▶ _PROVIDED RECORDS_
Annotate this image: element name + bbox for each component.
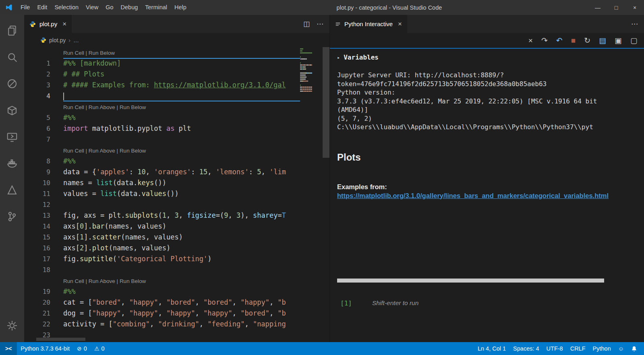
code-line-content[interactable]: data = {'apples': 10, 'oranges': 15, 'le… xyxy=(63,167,300,178)
codelens-run-below[interactable]: Run Below xyxy=(120,104,146,110)
code-line-content[interactable]: #%% [markdown] xyxy=(63,58,300,69)
menu-bar: FileEditSelectionViewGoDebugTerminalHelp xyxy=(17,0,190,15)
code-line-content[interactable] xyxy=(63,199,300,210)
codelens-run-above[interactable]: Run Above xyxy=(89,278,115,284)
line-number: 7 xyxy=(24,134,63,145)
input-prompt-row[interactable]: [1] Shift-enter to run xyxy=(337,299,644,307)
remote-display-icon[interactable] xyxy=(2,124,22,150)
code-line-content[interactable]: fig, axs = plt.subplots(1, 3, figsize=(9… xyxy=(63,210,300,221)
activity-bar xyxy=(0,15,24,342)
search-icon[interactable] xyxy=(2,44,22,70)
split-editor-icon[interactable]: ◫ xyxy=(303,20,310,28)
tab-plot-py[interactable]: plot.py × xyxy=(24,15,72,33)
code-line-content[interactable]: # #### Examples from: https://matplotlib… xyxy=(63,80,300,91)
menu-file[interactable]: File xyxy=(17,0,33,15)
code-line-row: 21dog = ["happy", "happy", "happy", "hap… xyxy=(24,308,300,319)
line-number: 12 xyxy=(24,199,63,210)
code-line-content[interactable] xyxy=(63,134,300,145)
code-line-content[interactable]: axs[1].scatter(names, values) xyxy=(63,232,300,243)
code-line-content[interactable] xyxy=(63,91,300,101)
editor-tab-bar: plot.py × ◫⋯ xyxy=(24,15,329,33)
package-icon[interactable] xyxy=(2,97,22,124)
redo-icon[interactable]: ↷ xyxy=(541,37,548,44)
source-control-icon[interactable] xyxy=(2,203,22,230)
codelens-run-cell[interactable]: Run Cell xyxy=(63,278,84,284)
code-line-content[interactable]: #%% xyxy=(63,156,300,167)
code-line-content[interactable]: #%% xyxy=(63,112,300,123)
settings-gear-icon[interactable] xyxy=(2,312,22,339)
minimap[interactable] xyxy=(300,48,323,95)
menu-go[interactable]: Go xyxy=(102,0,117,15)
menu-help[interactable]: Help xyxy=(171,0,190,15)
interrupt-kernel-icon[interactable]: ■ xyxy=(571,37,576,44)
breadcrumb-item-file[interactable]: plot.py xyxy=(49,37,66,43)
vertical-scrollbar-thumb[interactable] xyxy=(323,47,329,158)
menu-edit[interactable]: Edit xyxy=(33,0,51,15)
menu-view[interactable]: View xyxy=(82,0,102,15)
codelens-run-below[interactable]: Run Below xyxy=(120,278,146,284)
console-line: 3.7.3 (v3.7.3:ef4ec6ed12, Mar 25 2019, 2… xyxy=(337,97,644,106)
undo-icon[interactable]: ↶ xyxy=(556,37,563,44)
cancel-icon[interactable]: × xyxy=(528,37,533,44)
maximize-button[interactable]: □ xyxy=(607,0,625,15)
collapse-input-icon[interactable]: ▢ xyxy=(630,37,638,44)
docker-icon[interactable] xyxy=(2,150,22,177)
panel-tab-bar: Python Interactive × ⋯ xyxy=(330,15,644,33)
line-number: 8 xyxy=(24,156,63,167)
codelens-run-below[interactable]: Run Below xyxy=(120,148,146,154)
codelens-run-cell[interactable]: Run Cell xyxy=(63,104,84,110)
notifications-bell-icon[interactable] xyxy=(627,342,641,355)
codelens-run-cell[interactable]: Run Cell xyxy=(63,148,84,154)
code-line-content[interactable] xyxy=(63,264,300,275)
status-warnings[interactable]: ⚠0 xyxy=(91,342,108,355)
more-actions-icon[interactable]: ⋯ xyxy=(317,20,323,28)
status-errors[interactable]: ⊘0 xyxy=(73,342,91,355)
code-line-content[interactable]: activity = ["combing", "drinking", "feed… xyxy=(63,319,300,330)
status-eol[interactable]: CRLF xyxy=(567,342,589,355)
codelens-run-cell[interactable]: Run Cell xyxy=(63,50,84,56)
code-line-content[interactable] xyxy=(63,330,300,341)
expand-input-icon[interactable]: ▣ xyxy=(615,37,622,44)
azure-icon[interactable] xyxy=(2,177,22,203)
code-line-content[interactable]: dog = ["happy", "happy", "happy", "happy… xyxy=(63,308,300,319)
explorer-icon[interactable] xyxy=(2,17,22,44)
code-line-content[interactable]: cat = ["bored", "happy", "bored", "bored… xyxy=(63,297,300,308)
codelens-run-above[interactable]: Run Above xyxy=(89,104,115,110)
more-actions-icon[interactable]: ⋯ xyxy=(631,20,638,28)
codelens-run-above[interactable]: Run Above xyxy=(89,148,115,154)
menu-terminal[interactable]: Terminal xyxy=(141,0,171,15)
minimize-button[interactable]: — xyxy=(588,0,607,15)
code-line-row: 3# #### Examples from: https://matplotli… xyxy=(24,80,300,91)
code-line-content[interactable]: import matplotlib.pyplot as plt xyxy=(63,123,300,134)
status-encoding[interactable]: UTF-8 xyxy=(543,342,567,355)
breadcrumb-item-more[interactable]: … xyxy=(73,37,79,43)
restart-kernel-icon[interactable]: ↻ xyxy=(584,37,590,44)
status-python-interpreter[interactable]: Python 3.7.3 64-bit xyxy=(17,342,73,355)
horizontal-scrollbar-thumb[interactable] xyxy=(36,338,85,341)
examples-link[interactable]: https://matplotlib.org/3.1.0/gallery/lin… xyxy=(337,192,644,200)
code-line-content[interactable]: #%% xyxy=(63,286,300,297)
close-button[interactable]: × xyxy=(625,0,644,15)
code-line-content[interactable]: axs[0].bar(names, values) xyxy=(63,221,300,232)
status-indentation[interactable]: Spaces: 4 xyxy=(509,342,543,355)
code-line-content[interactable]: names = list(data.keys()) xyxy=(63,178,300,188)
variables-section-header[interactable]: ▸ Variables xyxy=(337,54,644,61)
code-line-content[interactable]: values = list(data.values()) xyxy=(63,188,300,199)
code-line-content[interactable]: # ## Plots xyxy=(63,69,300,80)
status-remote-indicator[interactable]: >< xyxy=(0,342,17,355)
line-number: 2 xyxy=(24,69,63,80)
menu-debug[interactable]: Debug xyxy=(117,0,142,15)
tab-python-interactive[interactable]: Python Interactive × xyxy=(330,15,407,33)
code-line-content[interactable]: fig.suptitle('Categorical Plotting') xyxy=(63,254,300,264)
vscode-logo-icon xyxy=(5,4,13,11)
blocked-circle-icon[interactable] xyxy=(2,70,22,97)
status-cursor-position[interactable]: Ln 4, Col 1 xyxy=(474,342,509,355)
tab-close-icon[interactable]: × xyxy=(62,20,66,28)
status-language-mode[interactable]: Python xyxy=(589,342,615,355)
status-feedback[interactable]: ☺ xyxy=(615,342,627,355)
code-line-content[interactable]: axs[2].plot(names, values) xyxy=(63,243,300,254)
tab-close-icon[interactable]: × xyxy=(398,20,402,28)
export-notebook-icon[interactable]: ▤ xyxy=(599,37,606,44)
menu-selection[interactable]: Selection xyxy=(51,0,82,15)
codelens-run-below[interactable]: Run Below xyxy=(89,50,115,56)
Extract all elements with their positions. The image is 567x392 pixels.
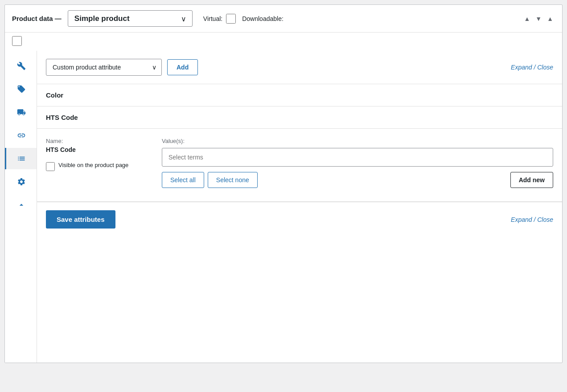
downloadable-label: Downloadable: — [242, 15, 284, 22]
values-label: Value(s): — [162, 138, 553, 144]
sidebar-item-attributes[interactable] — [5, 148, 37, 169]
product-type-select-wrapper[interactable]: Simple product — [68, 10, 193, 27]
attr-select-wrapper[interactable]: Custom product attribute — [46, 59, 162, 76]
sidebar-item-variations[interactable] — [5, 171, 37, 192]
select-all-button[interactable]: Select all — [162, 172, 204, 188]
expand-close-link-bottom[interactable]: Expand / Close — [511, 216, 553, 223]
select-none-button[interactable]: Select none — [208, 172, 258, 188]
advanced-icon — [17, 200, 26, 209]
hts-code-attribute-section: HTS Code Name: HTS Code Visible on the p… — [37, 106, 562, 202]
attr-selector-row: Custom product attribute Add Expand / Cl… — [37, 51, 562, 84]
attr-name-label: Name: — [46, 138, 144, 144]
product-type-select[interactable]: Simple product — [68, 10, 193, 27]
attr-name-value: HTS Code — [46, 146, 144, 153]
panel-footer: Save attributes Expand / Close — [37, 202, 562, 237]
tags-icon — [17, 85, 26, 94]
virtual-checkbox[interactable] — [226, 14, 236, 24]
color-attribute-header[interactable]: Color — [37, 84, 562, 106]
add-new-button[interactable]: Add new — [510, 172, 553, 188]
gear-icon — [17, 177, 26, 186]
sort-top-arrow[interactable]: ▲ — [545, 14, 555, 23]
sidebar — [5, 51, 37, 363]
select-terms-input[interactable] — [162, 148, 553, 167]
sidebar-item-linked[interactable] — [5, 125, 37, 146]
color-attribute-section: Color — [37, 84, 562, 106]
truck-icon — [17, 108, 26, 117]
virtual-group: Virtual: — [203, 14, 236, 24]
header-checkbox-row — [5, 33, 562, 51]
visible-checkbox-row: Visible on the product page — [46, 161, 144, 171]
save-attributes-button[interactable]: Save attributes — [46, 210, 115, 229]
attr-action-buttons: Select all Select none Add new — [162, 172, 553, 188]
sidebar-item-advanced[interactable] — [5, 194, 37, 216]
virtual-label: Virtual: — [203, 15, 222, 22]
content-panel: Custom product attribute Add Expand / Cl… — [37, 51, 562, 363]
sidebar-item-inventory[interactable] — [5, 78, 37, 100]
header-checkbox[interactable] — [12, 36, 22, 46]
hts-code-attribute-detail: Name: HTS Code Visible on the product pa… — [37, 128, 562, 201]
sort-arrows: ▲ ▼ ▲ — [522, 14, 555, 23]
visible-label: Visible on the product page — [58, 161, 128, 169]
sort-up-arrow[interactable]: ▲ — [522, 14, 532, 23]
expand-close-link-top[interactable]: Expand / Close — [511, 64, 553, 71]
list-icon — [17, 154, 26, 163]
attribute-type-select[interactable]: Custom product attribute — [46, 59, 162, 76]
attr-left: Name: HTS Code Visible on the product pa… — [46, 138, 144, 188]
link-icon — [17, 131, 26, 140]
attr-right: Value(s): Select all Select none Add new — [162, 138, 553, 188]
add-attribute-button[interactable]: Add — [167, 59, 198, 75]
sidebar-item-general[interactable] — [5, 55, 37, 77]
hts-code-attribute-header[interactable]: HTS Code — [37, 106, 562, 128]
wrench-icon — [17, 61, 26, 70]
sidebar-item-shipping[interactable] — [5, 102, 37, 123]
sort-down-arrow[interactable]: ▼ — [534, 14, 543, 23]
visible-on-product-checkbox[interactable] — [46, 162, 55, 171]
product-data-label: Product data — — [12, 15, 62, 22]
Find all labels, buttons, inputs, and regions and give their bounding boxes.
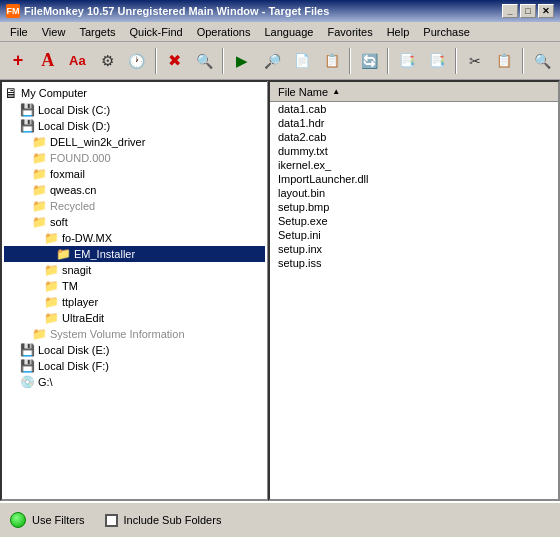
toolbar-separator-1: [155, 48, 157, 74]
tree-localdisk-c[interactable]: 💾 Local Disk (C:): [4, 102, 265, 118]
file-item[interactable]: ikernel.ex_: [270, 158, 558, 172]
document2-button[interactable]: 📋: [318, 47, 346, 75]
file-item[interactable]: setup.iss: [270, 256, 558, 270]
title-bar: FM FileMonkey 10.57 Unregistered Main Wi…: [0, 0, 560, 22]
tree-root-mycomputer[interactable]: 🖥 My Computer: [4, 84, 265, 102]
tree-folder-fodwmx[interactable]: 📁 fo-DW.MX: [4, 230, 265, 246]
tree-folder-found[interactable]: 📁 FOUND.000: [4, 150, 265, 166]
tree-folder-tm[interactable]: 📁 TM: [4, 278, 265, 294]
tree-folder-recycled[interactable]: 📁 Recycled: [4, 198, 265, 214]
clock-button[interactable]: 🕐: [123, 47, 151, 75]
settings-button[interactable]: ⚙: [93, 47, 121, 75]
minimize-button[interactable]: _: [502, 4, 518, 18]
menu-targets[interactable]: Targets: [73, 25, 121, 39]
file-item[interactable]: data1.hdr: [270, 116, 558, 130]
search-button[interactable]: 🔍: [191, 47, 219, 75]
tree-label-ultraedit: UltraEdit: [62, 312, 104, 324]
zoom-button[interactable]: 🔍: [528, 47, 556, 75]
tree-label-soft: soft: [50, 216, 68, 228]
paste-button[interactable]: 📋: [490, 47, 518, 75]
file-list-panel[interactable]: File Name ▲ data1.cab data1.hdr data2.ca…: [268, 80, 560, 501]
file-item[interactable]: dummy.txt: [270, 144, 558, 158]
menu-view[interactable]: View: [36, 25, 72, 39]
folder-icon-dell: 📁: [32, 135, 47, 149]
menu-favorites[interactable]: Favorites: [321, 25, 378, 39]
tree-folder-eminstaller[interactable]: 📁 EM_Installer: [4, 246, 265, 262]
copy2-button[interactable]: 📑: [423, 47, 451, 75]
use-filters-label: Use Filters: [32, 514, 85, 526]
file-item[interactable]: setup.bmp: [270, 200, 558, 214]
menu-language[interactable]: Language: [258, 25, 319, 39]
maximize-button[interactable]: □: [520, 4, 536, 18]
tree-folder-soft[interactable]: 📁 soft: [4, 214, 265, 230]
status-bar: Use Filters Include Sub Folders: [0, 501, 560, 537]
drive-icon-f: 💾: [20, 359, 35, 373]
file-item[interactable]: data1.cab: [270, 102, 558, 116]
tree-label-g: G:\: [38, 376, 53, 388]
menu-help[interactable]: Help: [381, 25, 416, 39]
tree-folder-snagit[interactable]: 📁 snagit: [4, 262, 265, 278]
tree-label-ttplayer: ttplayer: [62, 296, 98, 308]
folder-icon-ultraedit: 📁: [44, 311, 59, 325]
tree-folder-ultraedit[interactable]: 📁 UltraEdit: [4, 310, 265, 326]
drive-icon-d: 💾: [20, 119, 35, 133]
toolbar-separator-4: [387, 48, 389, 74]
document1-button[interactable]: 📄: [288, 47, 316, 75]
use-filters-item[interactable]: Use Filters: [10, 512, 85, 528]
file-item[interactable]: Setup.ini: [270, 228, 558, 242]
file-item[interactable]: layout.bin: [270, 186, 558, 200]
menu-operations[interactable]: Operations: [191, 25, 257, 39]
tree-label-eminstaller: EM_Installer: [74, 248, 135, 260]
font-aa-button[interactable]: Aa: [64, 47, 92, 75]
directory-tree[interactable]: 🖥 My Computer 💾 Local Disk (C:) 💾 Local …: [0, 80, 268, 501]
refresh-button[interactable]: 🔄: [355, 47, 383, 75]
folder-icon-ttplayer: 📁: [44, 295, 59, 309]
folder-icon-snagit: 📁: [44, 263, 59, 277]
cut-button[interactable]: ✂: [461, 47, 489, 75]
tree-localdisk-f[interactable]: 💾 Local Disk (F:): [4, 358, 265, 374]
toolbar-separator-2: [222, 48, 224, 74]
folder-icon-sysvolinfo: 📁: [32, 327, 47, 341]
folder-icon-foxmail: 📁: [32, 167, 47, 181]
tree-folder-ttplayer[interactable]: 📁 ttplayer: [4, 294, 265, 310]
tree-folder-foxmail[interactable]: 📁 foxmail: [4, 166, 265, 182]
include-subfolders-label: Include Sub Folders: [124, 514, 222, 526]
drive-icon-g: 💿: [20, 375, 35, 389]
tree-label-qweas: qweas.cn: [50, 184, 96, 196]
menu-file[interactable]: File: [4, 25, 34, 39]
tree-label-sysvolinfo: System Volume Information: [50, 328, 185, 340]
use-filters-indicator: [10, 512, 26, 528]
go-button[interactable]: ▶: [228, 47, 256, 75]
menu-bar: File View Targets Quick-Find Operations …: [0, 22, 560, 42]
new-button[interactable]: +: [4, 47, 32, 75]
menu-purchase[interactable]: Purchase: [417, 25, 475, 39]
folder-icon-soft: 📁: [32, 215, 47, 229]
file-item[interactable]: setup.inx: [270, 242, 558, 256]
include-subfolders-item[interactable]: Include Sub Folders: [105, 514, 222, 527]
file-item[interactable]: Setup.exe: [270, 214, 558, 228]
delete-button[interactable]: ✖: [161, 47, 189, 75]
tree-folder-dell[interactable]: 📁 DELL_win2k_driver: [4, 134, 265, 150]
menu-quickfind[interactable]: Quick-Find: [123, 25, 188, 39]
tree-label-mycomputer: My Computer: [21, 87, 87, 99]
tree-label-foxmail: foxmail: [50, 168, 85, 180]
include-subfolders-checkbox[interactable]: [105, 514, 118, 527]
find-button[interactable]: 🔎: [258, 47, 286, 75]
tree-drive-g[interactable]: 💿 G:\: [4, 374, 265, 390]
tree-label-tm: TM: [62, 280, 78, 292]
file-item[interactable]: data2.cab: [270, 130, 558, 144]
tree-localdisk-d[interactable]: 💾 Local Disk (D:): [4, 118, 265, 134]
computer-icon: 🖥: [4, 85, 18, 101]
tree-folder-sysvolinfo[interactable]: 📁 System Volume Information: [4, 326, 265, 342]
font-a-button[interactable]: A: [34, 47, 62, 75]
tree-localdisk-e[interactable]: 💾 Local Disk (E:): [4, 342, 265, 358]
drive-icon-c: 💾: [20, 103, 35, 117]
tree-folder-qweas[interactable]: 📁 qweas.cn: [4, 182, 265, 198]
file-item[interactable]: ImportLauncher.dll: [270, 172, 558, 186]
file-name-column-header: File Name: [278, 86, 328, 98]
close-button[interactable]: ✕: [538, 4, 554, 18]
tree-label-d: Local Disk (D:): [38, 120, 110, 132]
copy1-button[interactable]: 📑: [393, 47, 421, 75]
folder-icon-tm: 📁: [44, 279, 59, 293]
tree-label-snagit: snagit: [62, 264, 91, 276]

▶ _EXERCISE GOAL_
Identify each line of the material where the word "scrollbar" shows up, and copy it.

▶ _ANSWER BELOW_
vertical-scrollbar-thumb[interactable] xyxy=(323,47,329,158)
horizontal-scrollbar-thumb[interactable] xyxy=(36,338,85,341)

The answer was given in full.